[Problem to work on]: From the first line to the last, copy the data exactly and drop the pictures.
--- Dataset section ---
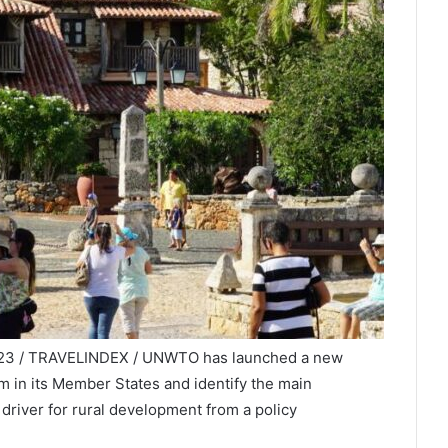
2023 / TRAVELINDEX / UNWTO has launched a new
sm in its Member States and identify the main
 driver for rural development from a policy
---
[Your solution]:
2023 / TRAVELINDEX / UNWTO has launched a new
sm in its Member States and identify the main
 driver for rural development from a policy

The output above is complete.